In 1848 Harney explained the ideals of the Society to a meeting of German Communists:
‘I appeal to the oppressed classes in every country to unite for the common cause… the cause of labour, of labour enslaved and exploited. Do not the workers of all nations have the same reasons for complaint and the same causes of distress? Have they not, therefore, the same just cause?’
In pursuit of these ideals the Society tried to create a wider and more authoritative international organisation. It was in contact with the Democratic Association in Belgium which at that time was led by Marx.
These two organisations jointly decided to call an international congress for a ‘union of all democrats of all nations in the great struggle for political and social equality’.
The defeat of the European revolutions, and of the Chartists, in 1848 was a severe blow to the Society of Fraternal Democrats. The force of the combined defeats led to its disintegration – but this was not the end of attempts to form an international organisation.
In April 1850, Harney, Marx, Engels, and the French revolutionaries Vidil and Adam took the initiative in forming the Universal Society of Communist Revolutionaries.
Harney himself survived the defeats of 1848 – his paper, The Red Republican, published the first translation of the Communist Manifesto in November 1850. But, like the majority of the old militants, Harney became demoralised and turned to open reformism in the period of prosperity of the 1850s. The first development of modern British imperialism created unfavourable conditions for the development of a revolutionary workers’ movement in this country.
But the most left-wing forces in the old Chartist movement tried to keep up the pre-imperialist traditions even into the 1850s. Ernest Jones, one of the greatest figures of the English workers’ movement, used all his energy and money in founding a new Chartist People’s Paper, and trying to unite the Chartist, trade union and co-operative organisations into one Parliament of Labour. Marx was one of the contributors.

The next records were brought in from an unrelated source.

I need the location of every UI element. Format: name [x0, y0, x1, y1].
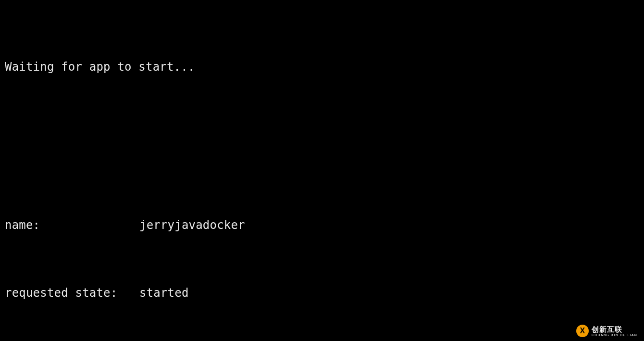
watermark-cn: 创新互联	[592, 326, 622, 333]
info-key: name:	[5, 214, 139, 237]
blank-line	[5, 124, 639, 146]
watermark-logo-icon: X	[576, 325, 589, 337]
watermark-en: CHUANG XIN HU LIAN	[592, 333, 637, 337]
watermark: X 创新互联 CHUANG XIN HU LIAN	[576, 325, 637, 337]
info-value: started	[139, 282, 189, 304]
info-row-name: name: jerryjavadocker	[5, 214, 639, 237]
terminal-output: Waiting for app to start... name: jerryj…	[0, 0, 644, 341]
info-value: jerryjavadocker	[139, 214, 245, 237]
waiting-line: Waiting for app to start...	[5, 56, 639, 78]
watermark-text: 创新互联 CHUANG XIN HU LIAN	[592, 326, 637, 337]
info-key: requested state:	[5, 282, 139, 304]
info-row-requested-state: requested state: started	[5, 282, 639, 304]
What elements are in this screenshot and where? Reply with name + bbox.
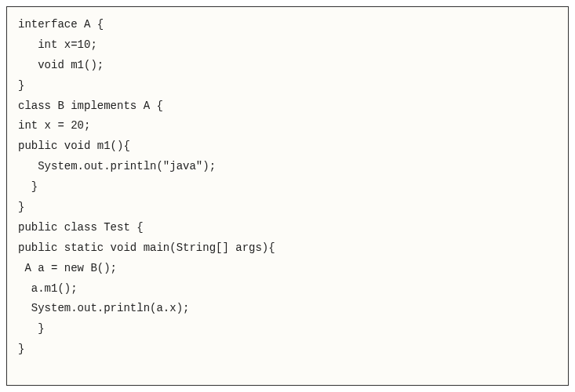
code-line: } <box>18 79 24 92</box>
code-line: System.out.println(a.x); <box>18 302 189 314</box>
code-line: } <box>18 343 24 355</box>
code-line: public class Test { <box>18 221 144 234</box>
code-block: interface A { int x=10; void m1(); } cla… <box>6 6 569 386</box>
code-line: } <box>18 180 38 193</box>
code-line: int x=10; <box>18 38 97 51</box>
code-line: int x = 20; <box>18 119 90 132</box>
code-line: interface A { <box>18 18 104 31</box>
code-line: } <box>18 201 24 213</box>
code-line: System.out.println("java"); <box>18 160 216 172</box>
code-line: void m1(); <box>18 59 104 71</box>
code-line: a.m1(); <box>18 282 78 295</box>
code-line: public static void main(String[] args){ <box>18 241 275 254</box>
code-line: public void m1(){ <box>18 140 130 152</box>
code-line: A a = new B(); <box>18 262 117 274</box>
code-line: } <box>18 322 45 335</box>
code-line: class B implements A { <box>18 100 163 112</box>
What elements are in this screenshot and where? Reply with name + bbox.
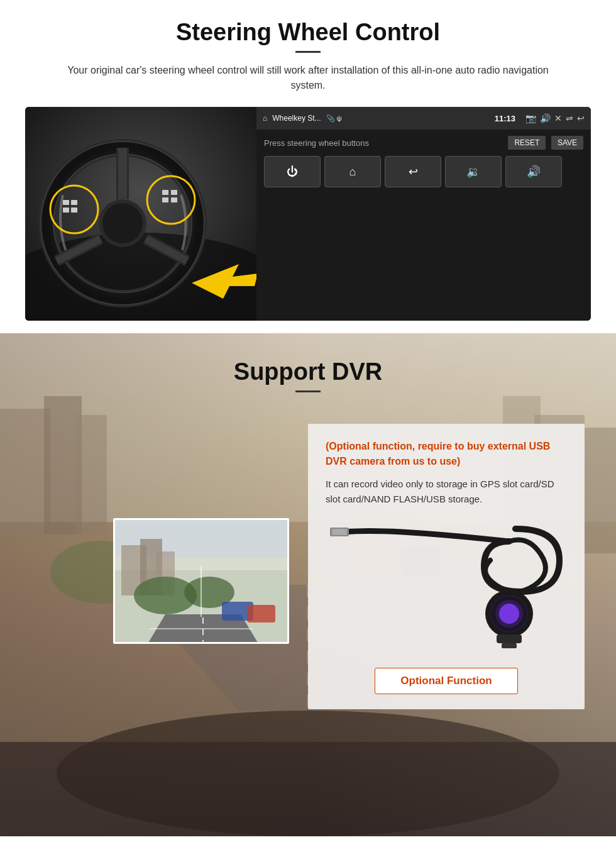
svg-point-58: [490, 595, 528, 633]
android-screen: ⌂ Wheelkey St... 📎 ψ 11:13 📷 🔊 ✕ ⇌ ↩ Pre…: [256, 107, 591, 321]
app-name-label: Wheelkey St...: [272, 114, 321, 123]
dvr-section: Support DVR: [0, 333, 616, 836]
steering-composite-image: ⌂ Wheelkey St... 📎 ψ 11:13 📷 🔊 ✕ ⇌ ↩ Pre…: [25, 107, 591, 321]
dvr-title: Support DVR: [0, 358, 616, 385]
home-ctrl-btn[interactable]: ⌂: [324, 156, 381, 187]
vol-up-ctrl-btn[interactable]: 🔊: [505, 156, 562, 187]
android-topbar: ⌂ Wheelkey St... 📎 ψ 11:13 📷 🔊 ✕ ⇌ ↩: [256, 107, 591, 130]
reset-button[interactable]: RESET: [508, 136, 546, 150]
steering-section: Steering Wheel Control Your original car…: [0, 0, 616, 333]
svg-rect-22: [171, 197, 177, 202]
instruction-row: Press steering wheel buttons RESET SAVE: [264, 136, 583, 150]
save-button[interactable]: SAVE: [551, 136, 583, 150]
action-buttons: RESET SAVE: [505, 136, 583, 150]
dvr-optional-text: (Optional function, require to buy exter…: [326, 439, 567, 469]
svg-rect-16: [71, 200, 77, 205]
dvr-left-panel: [19, 418, 289, 644]
steering-description: Your original car's steering wheel contr…: [63, 63, 553, 93]
steering-title: Steering Wheel Control: [25, 19, 591, 46]
steering-control-panel: Press steering wheel buttons RESET SAVE …: [256, 130, 591, 321]
svg-rect-19: [162, 190, 168, 195]
svg-rect-17: [63, 207, 69, 213]
steering-wheel-photo: [25, 107, 258, 321]
svg-point-6: [102, 203, 143, 243]
svg-rect-60: [502, 643, 517, 648]
camera-icon: 📷: [525, 113, 536, 123]
instruction-text: Press steering wheel buttons: [264, 138, 369, 148]
optional-function-button[interactable]: Optional Function: [375, 668, 517, 694]
dvr-title-divider: [295, 390, 321, 392]
dvr-info-card: (Optional function, require to buy exter…: [308, 424, 585, 709]
dvr-camera-image: [326, 519, 567, 658]
dvr-title-area: Support DVR: [0, 358, 616, 392]
svg-point-39: [57, 711, 559, 836]
close-icon: ✕: [554, 113, 562, 123]
svg-rect-51: [247, 605, 275, 622]
vol-down-ctrl-btn[interactable]: 🔉: [445, 156, 502, 187]
power-ctrl-btn[interactable]: ⏻: [264, 156, 321, 187]
usb-icon: 📎 ψ: [326, 114, 342, 123]
svg-rect-20: [171, 190, 177, 195]
repeat-icon: ⇌: [566, 113, 573, 123]
svg-rect-53: [332, 529, 347, 535]
control-buttons-grid: ⏻ ⌂ ↩ 🔉 🔊: [264, 156, 583, 187]
volume-icon: 🔊: [540, 113, 551, 123]
svg-rect-18: [71, 207, 77, 213]
back-ctrl-btn[interactable]: ↩: [385, 156, 441, 187]
dvr-content: Support DVR: [0, 333, 616, 709]
time-display: 11:13: [495, 114, 515, 123]
back-arrow-icon: ↩: [577, 113, 585, 123]
status-icons: 📷 🔊 ✕ ⇌ ↩: [525, 113, 585, 123]
home-icon: ⌂: [263, 114, 267, 123]
dvr-description: It can record video only to storage in G…: [326, 477, 567, 507]
dvr-main-layout: (Optional function, require to buy exter…: [0, 418, 616, 709]
dvr-video-thumbnail: [113, 518, 289, 644]
title-divider: [295, 51, 321, 53]
svg-rect-21: [162, 197, 168, 202]
svg-rect-59: [497, 634, 522, 643]
svg-rect-15: [63, 200, 69, 205]
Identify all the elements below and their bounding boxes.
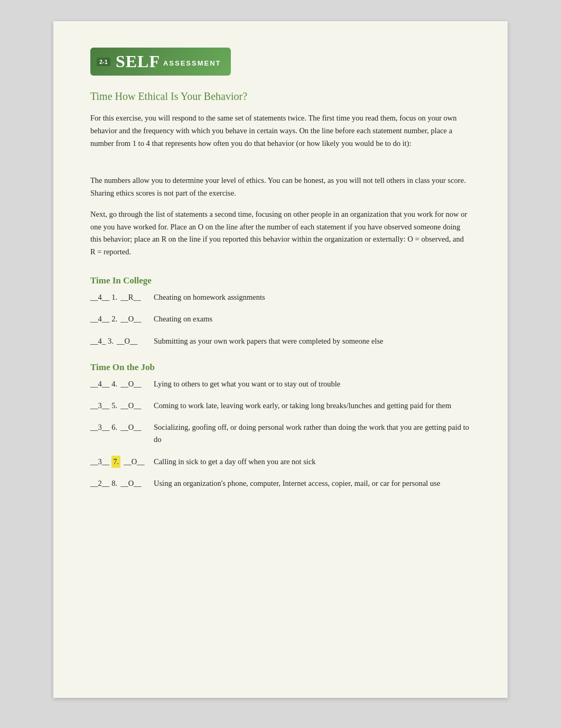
item-prefix: __3__ 6. __O__ xyxy=(90,421,154,434)
item-observed: __O__ xyxy=(120,313,141,325)
item-text: Socializing, goofing off, or doing perso… xyxy=(154,421,471,446)
item-score: __3__ xyxy=(90,421,109,434)
item-score: __2__ xyxy=(90,477,109,490)
item-prefix: __4__ 2. __O__ xyxy=(90,313,154,325)
item-prefix: __4_ 3. __O__ xyxy=(90,335,154,347)
list-item: __4__ 1. __R__ Cheating on homework assi… xyxy=(90,291,471,303)
second-paragraph: Next, go through the list of statements … xyxy=(90,208,471,259)
badge-number: 2-1 xyxy=(97,58,110,66)
item-num: 1. xyxy=(111,291,117,303)
item-observed: __O__ xyxy=(120,477,141,490)
item-score: __4__ xyxy=(90,313,109,325)
item-num: 6. xyxy=(111,421,117,434)
ethics-note: The numbers allow you to determine your … xyxy=(90,174,471,200)
item-observed: __O__ xyxy=(117,335,137,347)
item-prefix: __4__ 1. __R__ xyxy=(90,291,154,303)
item-text: Cheating on exams xyxy=(154,313,471,325)
list-item: __4_ 3. __O__ Submitting as your own wor… xyxy=(90,335,471,347)
item-score: __4__ xyxy=(90,378,109,390)
item-score: __3__ xyxy=(90,400,109,412)
badge-assessment: ASSESSMENT xyxy=(163,59,221,67)
item-text: Calling in sick to get a day off when yo… xyxy=(154,456,471,468)
item-num: 5. xyxy=(111,400,117,412)
badge-self: SELF xyxy=(116,52,160,71)
item-score: __3__ xyxy=(90,456,109,468)
item-text: Submitting as your own work papers that … xyxy=(154,335,471,347)
page: 2-1 SELF ASSESSMENT Time How Ethical Is … xyxy=(53,21,508,698)
item-prefix: __3__ 5. __O__ xyxy=(90,400,154,412)
list-item: __2__ 8. __O__ Using an organization's p… xyxy=(90,477,471,490)
item-num: 3. xyxy=(108,335,114,347)
item-num-highlighted: 7. xyxy=(111,456,120,468)
list-item: __4__ 4. __O__ Lying to others to get wh… xyxy=(90,378,471,390)
item-observed: __O__ xyxy=(120,421,141,434)
item-text: Lying to others to get what you want or … xyxy=(154,378,471,390)
list-item: __3__ 5. __O__ Coming to work late, leav… xyxy=(90,400,471,412)
item-prefix: __2__ 8. __O__ xyxy=(90,477,154,490)
section-college-title: Time In College xyxy=(90,275,471,286)
item-text: Using an organization's phone, computer,… xyxy=(154,477,471,490)
item-num: 8. xyxy=(111,477,117,490)
item-prefix: __4__ 4. __O__ xyxy=(90,378,154,390)
item-observed: __O__ xyxy=(120,400,141,412)
item-num: 2. xyxy=(111,313,117,325)
item-num: 4. xyxy=(111,378,117,390)
list-item: __3__ 6. __O__ Socializing, goofing off,… xyxy=(90,421,471,446)
section-job-title: Time On the Job xyxy=(90,362,471,373)
item-observed: __O__ xyxy=(124,456,144,468)
item-text: Coming to work late, leaving work early,… xyxy=(154,400,471,412)
item-text: Cheating on homework assignments xyxy=(154,291,471,303)
list-item: __4__ 2. __O__ Cheating on exams xyxy=(90,313,471,325)
item-prefix: __3__ 7. __O__ xyxy=(90,456,154,468)
intro-paragraph: For this exercise, you will respond to t… xyxy=(90,112,471,150)
list-item: __3__ 7. __O__ Calling in sick to get a … xyxy=(90,456,471,468)
item-score: __4__ xyxy=(90,291,109,303)
main-title: Time How Ethical Is Your Behavior? xyxy=(90,90,471,103)
header-badge: 2-1 SELF ASSESSMENT xyxy=(90,48,231,76)
item-observed: __O__ xyxy=(120,378,141,390)
item-score: __4_ xyxy=(90,335,106,347)
item-observed: __R__ xyxy=(120,291,141,303)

Out of this activity Jones set up the International Committee in 1855 together with French, German and Polish groups. Its first meeting was addressed by the Russian revolutionary, Alexander Herzen, the French socialist Talandier, the Chartist leader Holyoake, and messages were read from Victor Hugo and Blanqui’s supporter Barbès.
Its aims were outlined as: ‘to protest against alliances with tyrants… to help the oppressed nationalities win their freedom; to proclaim and promote the sovereign rights of Labour, that uncrowned but only legitimate monarch of the world…
‘For us, nation is nothing, man is all. For us the oppressed nationalities form but one: the universal poor of every land, that struggle for life against the nation of the rich…
‘We begin tonight no mere crusade against an aristocracy. We are not here to pull one tyranny down only that another may live the stronger. We are against the tyranny of capital as well.’
The International Committee held weekly meetings, and in August 1856 it joined with the French Communist Revolutionaries, the German Communist Workers’ Educational Association, and the Union of Polish Socialists to form an enlarged International Association. Its manifesto ‘To the Republicans, Democrats and Socialists of Europe’ rejected all alliances with the bourgeoisie in the name of ‘national liberation’ and called on workers to refuse to participate in the predatory war between France and Austria in 1859.
It was these overtly political and organisationally internationalist traditions of the Chartists which formed the progressive current in the British workers’ movement.
The retreat on these aspects within the dominant tradition of the British workers’ movement, towards national insularity and stress on ‘bread and butter’ issues, came about as a result of the pressure of imperialism.
The choice facing those seeking to renew the socialist left in this country is well summed up by the choice between these two traditions: the tradition of the Chartists or the tradition imposed by British imperialism.